For continuous in-cluster discovery, kapro import argo --apply or kapro import flux --apply creates or updates a SubstrateClass, typed substrate config, Substrate, and matching SubstrateDiscoveryPolicy. The policy fails closed when the Substrate is missing, discovery is disabled, the policy adapter does not match the Substrate adapter, or the registered adapter cannot complete discovery. Use --dry-run=client with --apply to validate the live writes without persisting resources. Add --adopt only after review when the live Substrate should allow Kapro-managed writes. Run the operator with substrate and substratediscoverypolicy controllers when using this live apply path.

Promotion Flow

After new-repo scaffolding or existing GitOps mapping review, promotion looks the same:

kapro promote checkout --version v1.2.3
# Existing GitOps import output does not guess your target set; pass --fleet
# until you add spec.defaultFleetRef to the generated DeliveryUnit.
kapro promote checkout --version v1.2.3 --fleet checkout-prod
kapro diag checkout-v1-2-3
kapro tree checkout-v1-2-3

kapro promote creates or updates durable Promotion intent. The controller stamps immutable PromotionRun attempts and per-target Target records.

Safety Defaults

  • Existing GitOps adoption output starts in Observe, not Adopt.
  • Discovery scans tracked Git files and is bounded by file and unit limits.
  • Git-native writes require explicit kapro source apply; Kapro does not push unless --commit --push is set.
  • Live Argo CD Application writes require opt-in labels or annotations.
  • OCI pull delivery uses two-phase staging: server-side dry-run apply for every object first, then commit only when the whole staging pass succeeds.
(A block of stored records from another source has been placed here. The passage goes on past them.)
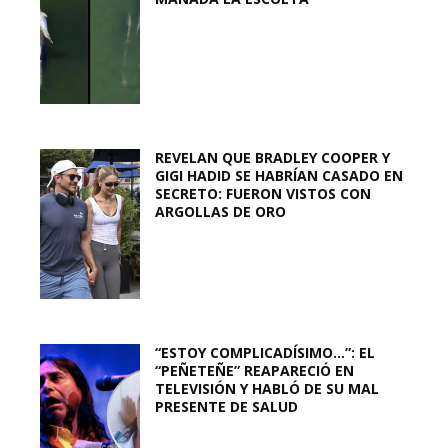
REVELAN QUE BRADLEY COOPER Y
GIGI HADID SE HABRÍAN CASADO EN
SECRETO: FUERON VISTOS CON
ARGOLLAS DE ORO
“ESTOY COMPLICADÍSIMO…”: EL
“PEÑETEÑE” REAPARECIÓ EN
TELEVISIÓN Y HABLÓ DE SU MAL
PRESENTE DE SALUD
The optional spec.substrate.staging API currently exposes this conservative TwoPhase/Abort contract without changing existing substrate defaults. This is validation-atomic before commit, not a Kubernetes transactional rollback: commit-phase infrastructure failures are reported and retried rather than undone destructively.
  • Vault bootstrap material is a preview contract. The built-in CSR bootstrap controller fails closed with BootstrapVaultDisabled rather than falling back to Kubernetes Secrets when spec.bootstrap.materialSource.type=Vault.
  • Direct PromotionRun creation is advanced/debug usage, not the default user workflow.

Validation

For local scaffolds:

kapro lint --strict ./promotion-repo/**/*.yaml
scripts/cli-scaffold-smoke.sh

For substrate-specific proof:

scripts/verify-install.sh argo-e2e
scripts/verify-install.sh flux-git-e2e
scripts/verify-install.sh flux-e2e

The E2E scripts are heavier than the first 10-minute path. Use them before claiming a production existing-GitOps mapping is ready.